Edwards-Stuart J considered that “applicable” did not require a conflict between the terms and conditions of each party, as the definition of “applicable” was more straightforward:

In my opinion, 'applicable' is the opposite of 'not applicable'. Everyone will at some time have filled in a form or completed a questionnaire which contains a question or questions that are irrelevant to the purpose for which the form is being completed. Such questions are invariably met with the response 'N/A' - 'not applicable'. Turning to this case, if a term is relevant to the performance of the sub-contract or the remedies under it, it is by definition applicable. I reject Mr Mort's submission that there has to be inconsistency in order to bring the overriding provision into play.” 

Accordingly, RBL’s notification clause had been overridden by the indemnity clause in Mitchell’s standard terms and conditions.

2) Did Mitchell deal on RBL’s standard terms and conditions?

The issue to be determined in this case was whether RBL’s standard terms and conditions had to be incorporated into the contract in their entirety in order for Mitchell to have been dealing on those terms for the purposes of UCTA. The answer to this issue was provided by Pegler v Wang, which arose on similar facts and in which the wording of the part of UCTA applicable to Scotland was considered. The judge in that case found that the wording of UCTA was wide enough to include any fixed terms or conditions applied to a contract without material variation from their application to other similar contracts. As such, Edwards-Stuart J considered that Mitchell was required to deal on RBL’s written standard terms of business.

3) Does RBL’s limitation satisfy the requirement of reasonableness?

The limitation provided that the claim had to be notified in writing within 28 days of the first appearance of the defect, and in any event within one year of the completion of the works. Edwards-Stuart J had to determine whether such a limitation would be reasonable for ground works of the sort provided by RBL. 

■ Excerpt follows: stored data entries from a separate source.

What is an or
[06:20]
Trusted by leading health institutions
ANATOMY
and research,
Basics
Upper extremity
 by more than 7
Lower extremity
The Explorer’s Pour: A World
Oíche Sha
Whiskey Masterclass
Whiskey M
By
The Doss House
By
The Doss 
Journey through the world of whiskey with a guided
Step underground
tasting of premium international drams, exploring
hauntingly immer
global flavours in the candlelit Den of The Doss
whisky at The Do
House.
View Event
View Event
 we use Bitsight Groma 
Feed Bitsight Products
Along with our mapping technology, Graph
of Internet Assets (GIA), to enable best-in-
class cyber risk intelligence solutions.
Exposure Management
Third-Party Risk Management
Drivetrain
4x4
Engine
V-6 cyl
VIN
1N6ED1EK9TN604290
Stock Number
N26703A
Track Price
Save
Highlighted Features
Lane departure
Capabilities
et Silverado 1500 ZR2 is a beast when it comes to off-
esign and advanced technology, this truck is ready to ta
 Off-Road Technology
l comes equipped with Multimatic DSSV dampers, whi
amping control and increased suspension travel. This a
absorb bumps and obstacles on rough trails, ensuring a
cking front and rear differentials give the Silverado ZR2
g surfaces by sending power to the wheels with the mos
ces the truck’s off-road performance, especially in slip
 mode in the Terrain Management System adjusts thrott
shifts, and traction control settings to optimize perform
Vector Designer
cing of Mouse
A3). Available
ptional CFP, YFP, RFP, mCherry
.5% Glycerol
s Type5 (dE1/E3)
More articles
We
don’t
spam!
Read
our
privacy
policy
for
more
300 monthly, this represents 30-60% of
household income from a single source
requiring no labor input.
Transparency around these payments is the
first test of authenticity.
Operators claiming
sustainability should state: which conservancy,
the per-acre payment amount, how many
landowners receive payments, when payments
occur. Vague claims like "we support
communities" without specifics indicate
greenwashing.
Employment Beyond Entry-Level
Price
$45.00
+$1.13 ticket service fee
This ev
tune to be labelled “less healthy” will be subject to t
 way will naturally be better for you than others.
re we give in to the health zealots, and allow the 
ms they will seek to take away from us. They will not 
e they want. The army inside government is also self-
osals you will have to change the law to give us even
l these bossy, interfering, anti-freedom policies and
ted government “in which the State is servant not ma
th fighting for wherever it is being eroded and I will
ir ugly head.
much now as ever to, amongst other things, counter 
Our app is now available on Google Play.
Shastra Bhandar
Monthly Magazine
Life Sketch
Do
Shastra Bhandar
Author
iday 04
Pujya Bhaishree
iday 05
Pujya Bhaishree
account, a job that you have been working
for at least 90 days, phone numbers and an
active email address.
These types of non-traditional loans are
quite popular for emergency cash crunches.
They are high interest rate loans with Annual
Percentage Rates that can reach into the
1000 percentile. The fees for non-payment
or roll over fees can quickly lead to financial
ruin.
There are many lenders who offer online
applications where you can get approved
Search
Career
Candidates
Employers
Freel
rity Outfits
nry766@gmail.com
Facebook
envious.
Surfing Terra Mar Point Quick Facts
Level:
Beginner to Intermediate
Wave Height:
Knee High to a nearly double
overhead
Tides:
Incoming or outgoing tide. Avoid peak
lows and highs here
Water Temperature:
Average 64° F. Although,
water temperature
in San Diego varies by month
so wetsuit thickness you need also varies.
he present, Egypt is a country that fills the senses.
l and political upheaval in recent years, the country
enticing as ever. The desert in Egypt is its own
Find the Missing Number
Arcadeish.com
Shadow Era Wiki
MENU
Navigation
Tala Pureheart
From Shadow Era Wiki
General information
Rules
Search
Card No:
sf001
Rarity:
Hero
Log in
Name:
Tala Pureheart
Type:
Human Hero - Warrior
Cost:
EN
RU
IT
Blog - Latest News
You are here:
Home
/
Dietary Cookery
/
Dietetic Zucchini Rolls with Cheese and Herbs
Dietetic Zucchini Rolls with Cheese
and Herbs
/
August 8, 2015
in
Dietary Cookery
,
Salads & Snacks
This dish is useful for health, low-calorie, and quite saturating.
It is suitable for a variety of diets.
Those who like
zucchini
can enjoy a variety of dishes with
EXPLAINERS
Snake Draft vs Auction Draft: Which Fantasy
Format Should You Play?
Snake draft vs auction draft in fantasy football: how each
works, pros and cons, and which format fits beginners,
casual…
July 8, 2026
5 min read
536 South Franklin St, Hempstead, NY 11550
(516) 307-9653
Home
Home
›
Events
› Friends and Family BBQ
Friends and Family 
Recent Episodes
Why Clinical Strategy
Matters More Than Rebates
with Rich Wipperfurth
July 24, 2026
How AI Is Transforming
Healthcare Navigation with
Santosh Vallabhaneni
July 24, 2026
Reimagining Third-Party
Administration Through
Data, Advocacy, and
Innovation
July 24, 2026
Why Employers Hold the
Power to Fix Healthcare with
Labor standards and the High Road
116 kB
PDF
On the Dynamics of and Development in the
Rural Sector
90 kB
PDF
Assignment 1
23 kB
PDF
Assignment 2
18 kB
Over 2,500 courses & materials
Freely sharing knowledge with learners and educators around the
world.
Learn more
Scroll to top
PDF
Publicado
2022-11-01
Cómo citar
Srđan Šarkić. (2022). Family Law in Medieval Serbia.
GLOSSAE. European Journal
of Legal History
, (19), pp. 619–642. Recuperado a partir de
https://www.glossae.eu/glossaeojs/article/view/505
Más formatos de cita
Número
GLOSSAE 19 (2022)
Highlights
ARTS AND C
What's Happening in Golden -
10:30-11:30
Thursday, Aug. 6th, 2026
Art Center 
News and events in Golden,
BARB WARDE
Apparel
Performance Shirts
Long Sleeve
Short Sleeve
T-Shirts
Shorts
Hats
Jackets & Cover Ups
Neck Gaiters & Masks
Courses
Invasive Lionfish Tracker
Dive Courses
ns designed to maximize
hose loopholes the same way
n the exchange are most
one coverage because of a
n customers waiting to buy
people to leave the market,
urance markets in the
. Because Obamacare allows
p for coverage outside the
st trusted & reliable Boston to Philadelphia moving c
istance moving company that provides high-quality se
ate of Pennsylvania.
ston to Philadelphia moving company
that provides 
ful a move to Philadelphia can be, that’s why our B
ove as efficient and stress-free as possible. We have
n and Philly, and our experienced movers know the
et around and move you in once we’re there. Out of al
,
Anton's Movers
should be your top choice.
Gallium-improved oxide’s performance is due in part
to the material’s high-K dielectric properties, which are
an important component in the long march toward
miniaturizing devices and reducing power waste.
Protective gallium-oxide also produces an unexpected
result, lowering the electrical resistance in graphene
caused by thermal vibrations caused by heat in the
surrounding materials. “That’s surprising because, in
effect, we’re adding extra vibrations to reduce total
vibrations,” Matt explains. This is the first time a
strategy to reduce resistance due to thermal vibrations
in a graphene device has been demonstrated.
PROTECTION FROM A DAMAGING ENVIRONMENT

It was clear to him that such a limitation was not reasonable for a variety of reasons:

“that there will often be a substantial lapse of time between the carrying out of the work and the occurrence of any visible cracking to the fabric of the building, and an even longer lapse of time until the likely cause of the cracking is established. The construction of even a simple warehouse building is likely to take a few months, and it will not be for a few further months before it becomes at least substantially loaded by the user. Whilst it is possible, as Mr Colven agreed, for ground treatment works to fail whilst the sub-contractor is still on site, in such cases the potential for a claim is reduced because the sub-contractor will probably put the work right straightaway. Where the failure of ground or piles occurs under load, experience suggests that that seldom, occurs instantaneously: it is usually a gradual process.

It is, in my experience at least, rare for a failure of ground or piles to manifest itself in a period measured in months, rather than in years.


Therefore, RBL’s limitation did not satisfy the requirements of reasonableness.

Afternote

Edwards-Stuart J also took the opportunity to criticise the length of a skeleton argument put forward by one of the parties. He cited paragraph 15.2.1 of the TCC guide which provides: 

"In general terms, all opening notes should be of modest length and proportionate to the size and complexity of the case."

In the context of the current case, Edwards-Stuart J considered that a skeleton argument running to more than 25 pages would not have been of modest length. The 70 page skeleton submitted by one of the parties was quite clearly excessive and beyond what was required. 

By way of final remark, Edwards-Stuart J also criticised the over citation of authorities. It was unnecessary for the parties to put so many authorities before him which did no more than demonstrate the application of a well-known principle to particular facts, especially when those facts were not analogous to those in the current case. 

Both warnings should be keenly observed by any parties acting in future cases in the TCC.